It may be thought, however, that few of the celebrated nations of antiquity, whose fate has given rise to so much reflection on the vicissitudes of human affairs, had made any great progress in those enervating arts we have mentioned; or made those arrangements from which the danger in question could be supposed to arise. The Greeks, in particular, at the time they received the Macedonian yoke, had certainly not carried the commercial arts to so great a height as is common with the most flouris.h.i.+ng and prosperous nations of Europe. They had still retained the form of independent republics; the people were generally admitted to a share in the government; and not being able to hire armies, they were obliged, by necessity, to bear a part in the defence of their country. By their frequent wars and domestic commotions, they were accustomed to danger, and were familiar with alarming situations; they were accordingly still accounted the best soldiers and the best statesmen of the known world. The younger Cyrus promised himself the empire of Asia by means of their aid; and after his fall, a body of ten thousand, although bereft of their leaders, baffled, in their retreat, all the military force of the Persian empire. The victor of Asia did not think himself prepared for that conquest, till he had formed an army from the subdued republics of Greece.
It is, however, true, that in the age of Philip, the military and political spirit of those nations appears to have been considerably impaired, and to have suffered, perhaps, from the variety of interests and pursuits, as well as of pleasures, with which their members came to be occupied; they even made a kind of separation between the civil and military character.
Phocion, we are told by Plutarch, having observed that the leading men of his time followed different courses, that some applied themselves to civil, others to military affairs, determined rather to follow the examples of Themistocles, Aristides, and Pericles, the leaders of a former age, who were equally prepared for either.
We find in the orations of Demosthenes, a perpetual reference to this state of manners. We find him exhorting the Athenians not only to declare war, but to arm themselves for the execution of their own military plans. We find that there was an order of military men, who easily pa.s.sed from the service of one state to that of another; and who, when they were neglected from home, turned away to enterprises on their own account. There were not, perhaps, better warriors in any former age; but those warriors were not attached to any state; and the settled inhabitants of every city thought themselves disqualified for military service. The discipline of armies was perhaps improved; but the vigour of nations was gone to decay. When Philip, or Alexander, defeated the Grecian armies, which were chiefly composed of soldiers of fortune, they found an easy conquest with the other inhabitants; and when the latter, afterwards supported by those soldiers, invaded the Persian empire, he seems to have left little martial spirit behind him; and by removing the military men, to have taken precaution enough, in his absence, to secure his dominion over this mutinous and refractory people.
The subdivision of arts and professions, in, certain examples, tends to improve the practice of them, and to promote their ends. By having separated the arts of the clothier and the tanner, we are the better supplied with shoes and with cloth. But to separate the arts which form the citizen and the statesman, the arts of policy and war, is an attempt to dismember the human character, and to destroy those very arts we mean to improve.
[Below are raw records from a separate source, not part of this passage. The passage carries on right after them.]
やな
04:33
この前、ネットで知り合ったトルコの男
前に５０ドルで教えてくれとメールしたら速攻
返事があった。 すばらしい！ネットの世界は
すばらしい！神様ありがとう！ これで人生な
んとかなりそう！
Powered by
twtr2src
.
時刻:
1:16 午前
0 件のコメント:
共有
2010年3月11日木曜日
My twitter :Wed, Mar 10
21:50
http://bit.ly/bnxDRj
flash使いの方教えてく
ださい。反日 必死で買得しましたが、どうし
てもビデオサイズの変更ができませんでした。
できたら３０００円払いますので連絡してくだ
By this separation, we in effect deprive a free people of what is necessary to their safety; or we prepare a defence against invasions from abroad, which gives a prospect of usurpation, and threatens the establishment of military government at home.
We may be surprised to find the beginning of certain military instructions at Rome, referred to a time no earlier than that of the Cimbric war. It was then, we are told by Valerius Maximus, that Roman soldiers were made to learn from gladiators the use of a sword: and the antagonists of Pyrrhus and of Hannibal were, by the account of this writer, still in need of instruction in the first rudiments of their trade. They had already, by the order and choice of their encampments, impressed the Grecian invader with awe and respect; they had already, not by their victories, but by their national vigour and firmness, under repeated defeats, induced him to sue for peace. But the haughty Roman, perhaps, knew the advantage of order and of union, without having been broke to the inferior arts of the mercenary soldier; and had the courage to face the enemies of his country, without having practised the use of his weapon under the fear of being whipped. He could ill be persuaded that a time might come, when refined and intelligent nations would make the art of war to consist in a few technical forms; that citizens and soldiers might come to be distinguished as much as women and men; that the citizen would become possessed of a property which he would not be able, or required, to defend; that the soldier would be appointed to keep for another what he would be taught to desire, and what he alone would be enabled to seize and to keep for himself; that, in short, one set of men were to have an interest in the preservation of civil establishments, without the power to defend them; that the other were to have this power, without either the inclination or the interest.
This people, however, by degrees came to put their military force on the very footing to which this description alludes. Marius made a capital change in the manner of levying soldiers at Rome: he filled his legions with the mean and the indigent, who depended on military pay for subsistence; he created a force which rested on mere discipline alone, and the skill of the gladiator; he taught his troops to employ their swords against the const.i.tution of their country, and set the example of a practice which was soon adopted and improved by his successors.
The Romans only meant by their armies to encroach on the freedom of other nations, while they preserved their own. They forgot, that in a.s.sembling soldiers of fortune, and in suffering any leader to be master of a disciplined army, they actually resigned their political rights, and suffered a master to arise for the state. This people, in short, whose ruling pa.s.sion was depredation and conquest, perished by the recoil of an engine which they themselves had erected against mankind.
The boasted refinements, then, of the polished age, are not divested of danger. They open a door, perhaps, to disaster, as wide and accessible as any of those they have shut. If they build walls and ramparts, they enervate the minds of those who are placed to defend them; if they form disciplined armies, they reduce the military spirit of entire nations; and by placing the sword where they have given a distaste to civil establishments, they prepare for mankind the government of force.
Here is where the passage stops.